__TRY IT__.
Would you retype the line that contains "腳和絲網印花精品的裝飾，更成為地氈的立體花紋。" and all lines following it to the end of the entries below, exactly and without pictures?

__DATA SUPPLIED__.
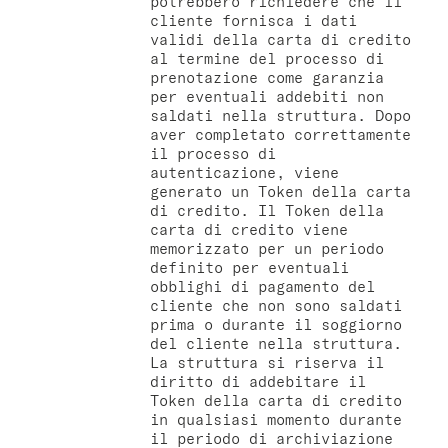
potrebbero richiedere che il
cliente fornisca i dati
validi della carta di credito
al termine del processo di
prenotazione come garanzia
per eventuali addebiti non
saldati nella struttura. Dopo
aver completato correttamente
il processo di
autenticazione, viene
generato un Token della carta
di credito. Il Token della
carta di credito viene
memorizzato per un periodo
definito per eventuali
obblighi di pagamento del
cliente che non sono saldati
prima o durante il soggiorno
del cliente nella struttura.
La struttura si riserva il
diritto di addebitare il
Token della carta di credito
in qualsiasi momento durante
il periodo di archiviazione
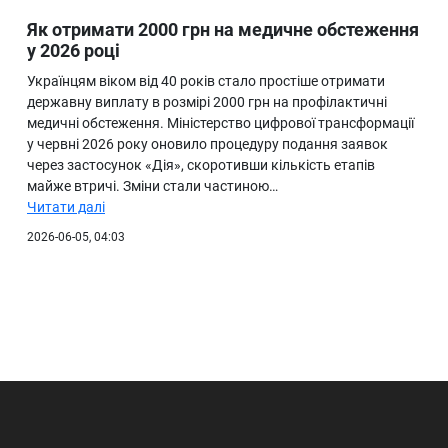
Як отримати 2000 грн на медичне обстеження
у 2026 році
Українцям віком від 40 років стало простіше отримати
державну виплату в розмірі 2000 грн на профілактичні
медичні обстеження. Міністерство цифрової трансформації
у червні 2026 року оновило процедуру подання заявок
через застосунок «Дія», скоротивши кількість етапів
майже втричі. Зміни стали частиною…
Читати далі
2026-06-05, 04:03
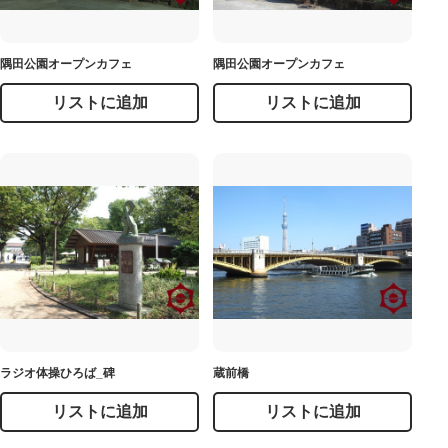
隅田公園オープンカフェ
隅田公園オープンカフェ
リストに追加
リストに追加
ラジオ体操ひろば_碑
蔵前橋
リストに追加
リストに追加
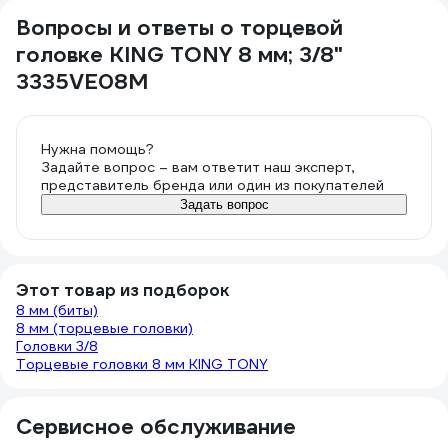
Вопросы и ответы о торцевой
головке KING TONY 8 мм; 3/8"
3335VE08M
Нужна помощь?
Задайте вопрос – вам ответит наш эксперт,
представитель бренда или один из покупателей
Задать вопрос
Этот товар из подборок
8 мм (биты)
8 мм (торцевые головки)
Головки 3/8
Торцевые головки 8 мм KING TONY
Сервисное обслуживание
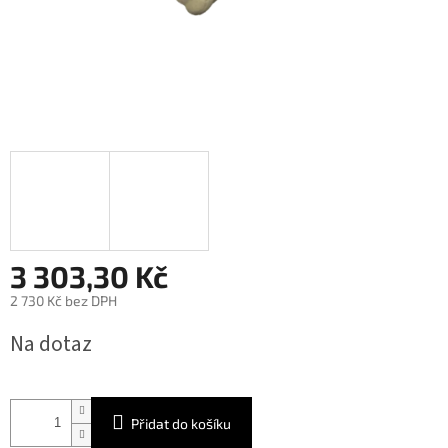
3 303,30 Kč
2 730 Kč bez DPH
Měrná
Na dotaz
cena:
Přidat do košíku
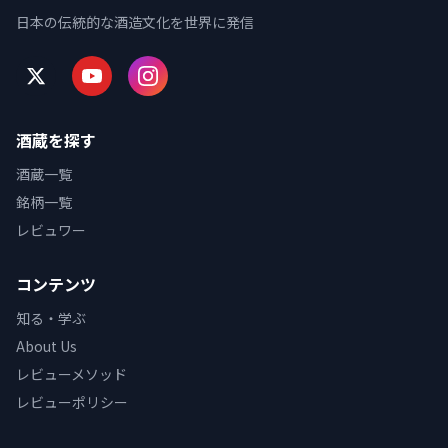
日本の伝統的な酒造文化を世界に発信
酒蔵を探す
酒蔵一覧
銘柄一覧
レビュワー
コンテンツ
知る・学ぶ
About Us
レビューメソッド
レビューポリシー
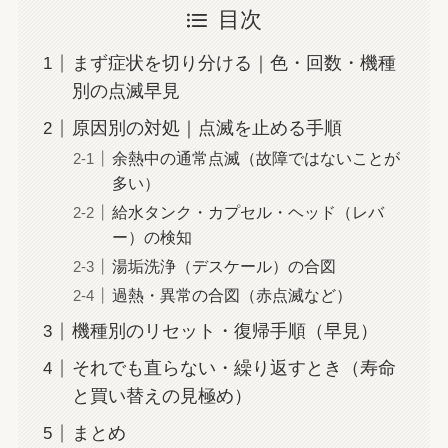
目次
まず症状を切り分ける｜色・回数・機種
別の点滅早見
原因別の対処｜点滅を止める手順
余熱中の通常点滅（故障ではないことが
多い）
給水タンク・カプセル・ヘッド（レバ
ー）の検知
湯垢洗浄（デスケール）の合図
過熱・異常の合図（赤点滅など）
機種別のリセット・復帰手順（早見）
それでも直らない・繰り返すとき（寿命
と買い替えの見極め）
まとめ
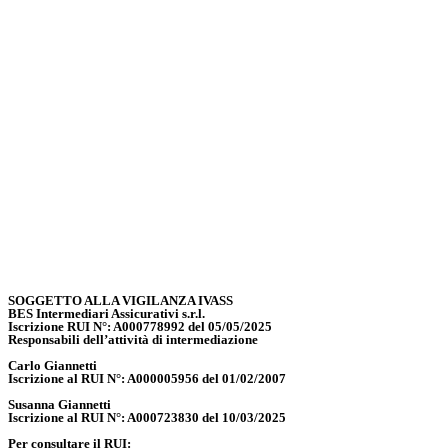
SOGGETTO ALLA VIGILANZA IVASS
BES Intermediari Assicurativi s.r.l.
Iscrizione RUI N°: A000778992 del 05/05/2025
Responsabili dell’attività di intermediazione
Carlo Giannetti
Iscrizione al RUI N°: A000005956 del 01/02/2007
Susanna Giannetti
Iscrizione al RUI N°: A000723830 del 10/03/2025
Per consultare il RUI:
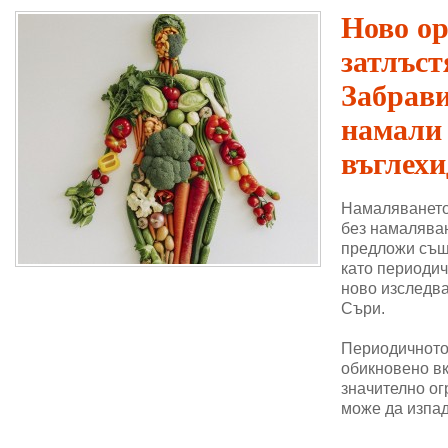
Ново о
затлъст
Забрави
намали
въглехи
Намаляването
без намаляван
предложи същ
като периодич
ново изследва
Съри.
Периодичното 
обикновено в
значително ог
може да изпад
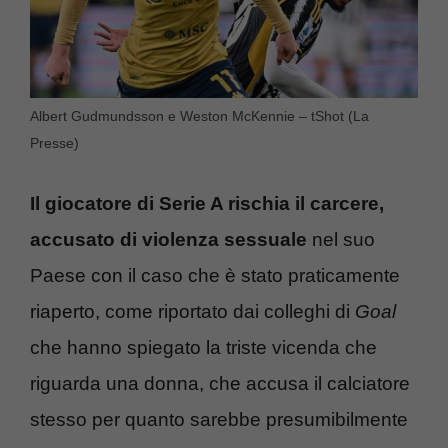
Albert Gudmundsson e Weston McKennie – tShot (La
Presse)
Il giocatore di Serie A rischia il carcere,
accusato di violenza sessuale
nel suo
Paese con il caso che è stato praticamente
riaperto, come riportato dai colleghi di
Goal
che hanno spiegato la triste vicenda che
riguarda una donna, che accusa il calciatore
stesso per quanto sarebbe presumibilmente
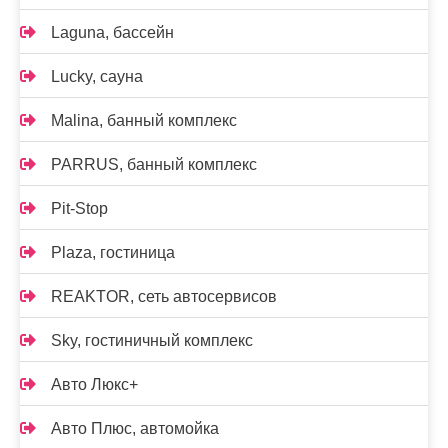
Laguna, бассейн
Lucky, сауна
Malina, банный комплекс
PARRUS, банный комплекс
Pit-Stop
Plaza, гостиница
REAKTOR, сеть автосервисов
Sky, гостиничный комплекс
Авто Люкс+
Авто Плюс, автомойка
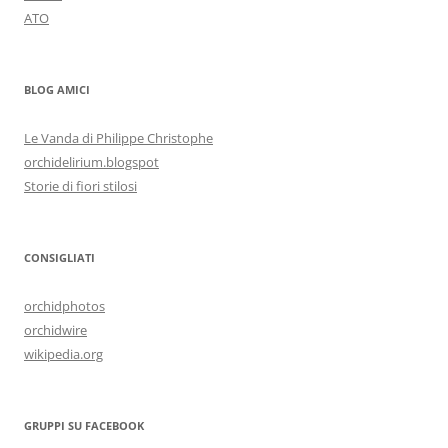
ATO
BLOG AMICI
Le Vanda di Philippe Christophe
orchidelirium.blogspot
Storie di fiori stilosi
CONSIGLIATI
orchidphotos
orchidwire
wikipedia.org
GRUPPI SU FACEBOOK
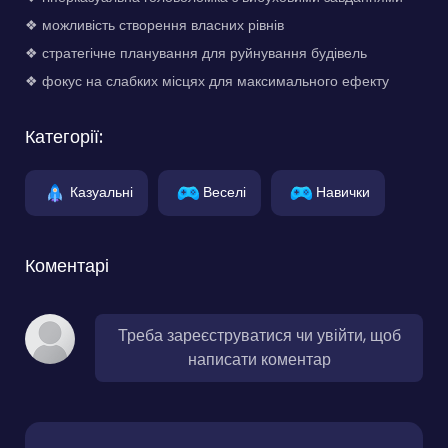
❖ можливість створення власних рівнів
❖ стратегічне планування для руйнування будівель
❖ фокус на слабких місцях для максимального ефекту
Категорії:
Казуальні
Веселі
Навички
Коментарі
Треба зареєструватися чи увійти, щоб
написати коментар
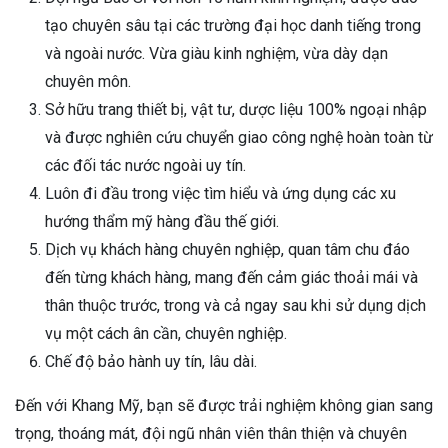
tạo chuyên sâu tại các trường đại học danh tiếng trong
và ngoài nước. Vừa giàu kinh nghiệm, vừa dày dạn
chuyên môn.
Sở hữu trang thiết bị, vật tư, dược liệu 100% ngoại nhập
và được nghiên cứu chuyển giao công nghệ hoàn toàn từ
các đối tác nước ngoài uy tín.
Luôn đi đầu trong việc tìm hiểu và ứng dụng các xu
hướng thẩm mỹ hàng đầu thế giới.
Dịch vụ khách hàng chuyên nghiệp, quan tâm chu đáo
đến từng khách hàng, mang đến cảm giác thoải mái và
thân thuộc trước, trong và cả ngay sau khi sử dụng dịch
vụ một cách ân cần, chuyên nghiệp.
Chế độ bảo hành uy tín, lâu dài.
Đến với Khang Mỹ, bạn sẽ được trải nghiệm không gian sang
trọng, thoáng mát, đội ngũ nhân viên thân thiện và chuyên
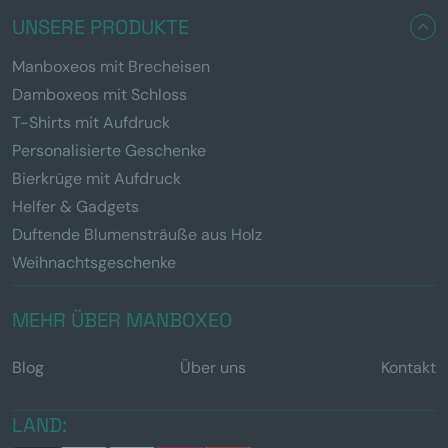
UNSERE PRODUKTE
Manboxeos mit Brecheisen
Damboxeos mit Schloss
T-Shirts mit Aufdruck
Personalisierte Geschenke
Bierkrüge mit Aufdruck
Helfer & Gadgets
Duftende Blumensträuße aus Holz
Weihnachtsgeschenke
MEHR ÜBER MANBOXEO
Blog
Über uns
Kontakt
LAND:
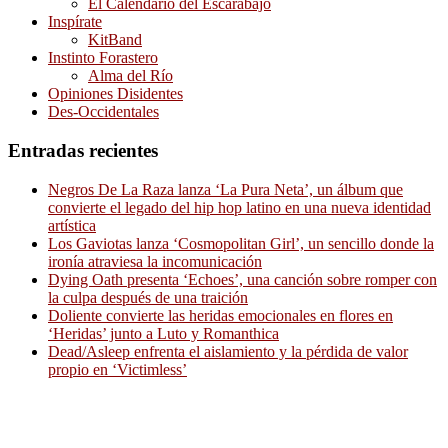
El Calendario del Escarabajo
Inspírate
KitBand
Instinto Forastero
Alma del Río
Opiniones Disidentes
Des-Occidentales
Entradas recientes
Negros De La Raza lanza ‘La Pura Neta’, un álbum que
convierte el legado del hip hop latino en una nueva identidad
artística
Los Gaviotas lanza ‘Cosmopolitan Girl’, un sencillo donde la
ironía atraviesa la incomunicación
Dying Oath presenta ‘Echoes’, una canción sobre romper con
la culpa después de una traición
Doliente convierte las heridas emocionales en flores en
‘Heridas’ junto a Luto y Romanthica
Dead/Asleep enfrenta el aislamiento y la pérdida de valor
propio en ‘Victimless’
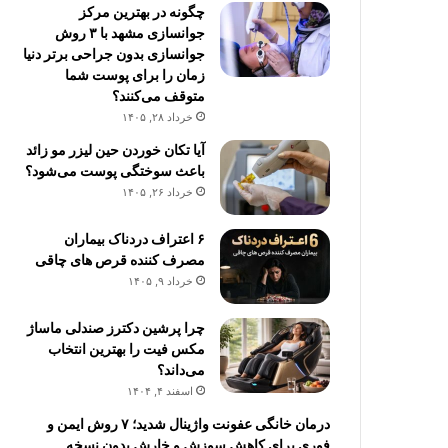
چگونه در بهترین مرکز
جوانسازی مشهد با ۳ روش
جوانسازی بدون جراحی برتر دنیا
زمان را برای پوست شما
متوقف می‌کنند؟
خرداد ۲۸, ۱۴۰۵
آیا تکان خوردن حین لیزر مو زائد
باعث سوختگی پوست می‌شود؟
خرداد ۲۶, ۱۴۰۵
۶ اعتراف دردناک بیماران
مصرف کننده قرص های چاقی
خرداد ۹, ۱۴۰۵
چرا پرشین دکترز صندلی ماساژ
مکس فیت را بهترین انتخاب
می‌داند؟
اسفند ۴, ۱۴۰۴
درمان خانگی عفونت واژینال شدید؛ ۷ روش ایمن و
فوری برای کاهش سوزش و خارش بدون نسخه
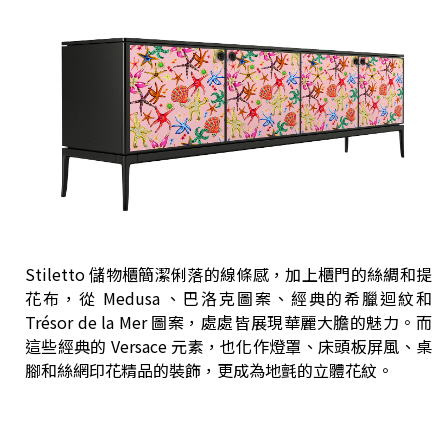
Stiletto 儲物櫃簡潔俐落的線條感，加上櫃門的絲綢和提
花布，從 Medusa 、巴洛克圖案、經典的希臘迴紋和
Trésor de la Mer 圖案，處處皆展現華麗大膽的魅力。而
這些經典的 Versace 元素，也化作燈罩、床頭板屏風、桌
腳和絲網印花精品的裝飾，更成為地氈的立體花紋。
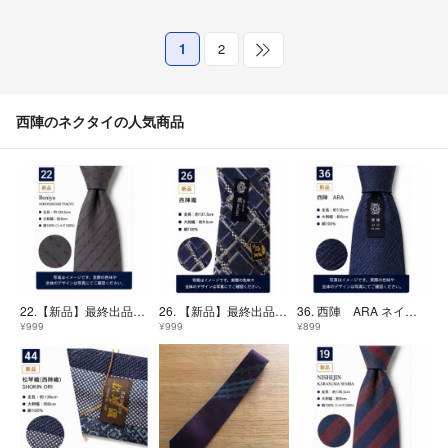
1
2
西陣のネクタイの人気商品
22.【新品】最終出品！！8月8日までの限定販売！！Beniya 西陣織 グレー ストライプ柄 シルク100% ネクタイ
26. 【新品】最終出品！！8月8日までの限定販売！！西陣織 シルク100% ネイビー チェック柄 総柄 ネクタイ
36. 西陣 ARA ネイビー 無地調 絹 ネクタイ 日本製
¥999
¥999
¥899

__EXPECTED ANSWER__.
腳和絲網印花精品的裝飾，更成為地氈的立體花紋。
1
2
西陣のネクタイの人気商品
22.【新品】最終出品！！8月8日までの限定販売！！Beniya 西陣織 グレー ストライプ柄 シルク100% ネクタイ
26. 【新品】最終出品！！8月8日までの限定販売！！西陣織 シルク100% ネイビー チェック柄 総柄 ネクタイ
36. 西陣 ARA ネイビー 無地調 絹 ネクタイ 日本製
¥999
¥999
¥899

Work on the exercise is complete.